While in recent times the Waitangi Tribunal has widely acknowledged these injustices, it is safe to say that many of us in the community remain unaware of this history.

New Zealand historians have criticized the Native Land Court and the Native Lands Acts for a number of reasons, primarily because land was easily sold to private buyers, leading to very rapid loss of Māori land and consequent impoverishment.

Flatt’s project began as an investigation into the history of land sales in Hawke’s Bay. After reading the Hawke’s Bay Native Lands Alienation Commission report published in 1873, Flatt realized that it was crucial that he learn the known stories of local Maori.

In his research for the project, Flatt had the chance to hear the stories of this place firsthand.

The oral histories underlying Flatt’s works were told to him by descendants of Hawke’s Bay changemakers in the 19th century, such as Tareha and Te Hapuku. Chad and Taape Tareha, Teiti Hapuku, Margie McGuire, Aki Piper, and Patrick Parsons have been incredibly generous in sharing their historical knowledge, stories that simply aren’t published or known to the public.

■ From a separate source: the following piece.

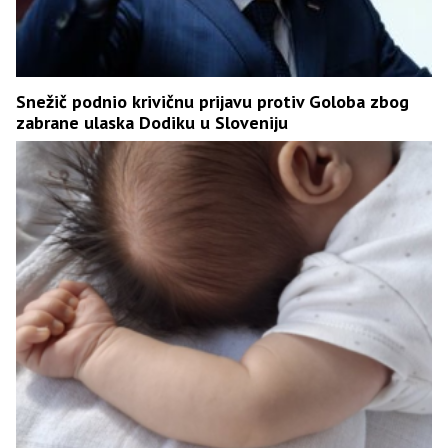
Snežič podnio krivičnu prijavu protiv Goloba zbog
zabrane ulaska Dodiku u Sloveniju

In Te ahua, te wa, te atea, the artist does not attempt to tell these stories, nor does Flatt express a point of view. There are no words or text in the work, being only sound and moving images. Rather, it is a response, a visual and felt response, to this place – the experience of being in this whenua and learning something from the stories contained in the land.

Since graduating from the University of Auckland in 2013, Flatt has received a number of prestigious honors – the Wallace Arts Trust Paramount Award in 2020, the Wallace Arts Trust Vermont Residency in 2015 and the Auckland Festival of the Arts Commission in 2016.

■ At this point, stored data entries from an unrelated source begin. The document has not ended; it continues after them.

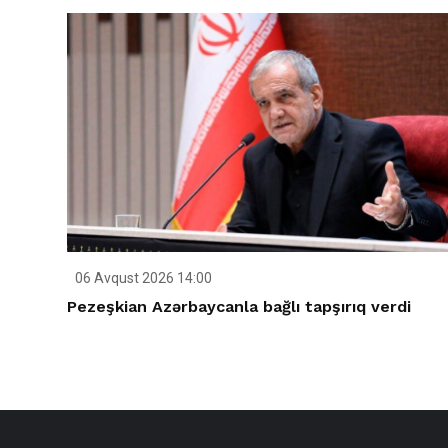
06 Avqust 2026 14:00
Pezeşkian Azərbaycanla bağlı tapşırıq verdi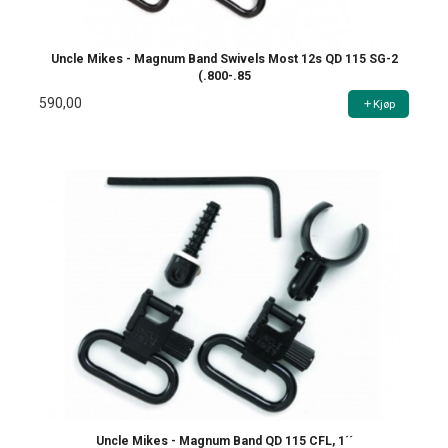
Uncle Mikes - Magnum Band Swivels Most 12s QD 115 SG-2
(.800-.85
590,00
Kjøp
Uncle Mikes - Magnum Band QD 115 CFL, 1´´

Intensely productive, Flatt has also exhibited with private galleries, Tim Melville and Michael Lett. It has recently been included in Ngahiraka Mason’s A Very Different World at Te Tuhi Arts Centre, Sympathetic Resonance at Suter Gallery and Ata Te Tangata at Pingyao in China.

It is timely to support Flatt with a commission of this magnitude and in the Kahungunu region.

We hope you can join us Saturday at 11am to hear the artist discuss the project with Dowse director Karl Chitham, MTG’s Te Hira Henderson and myself at MTG’s Century Theatre.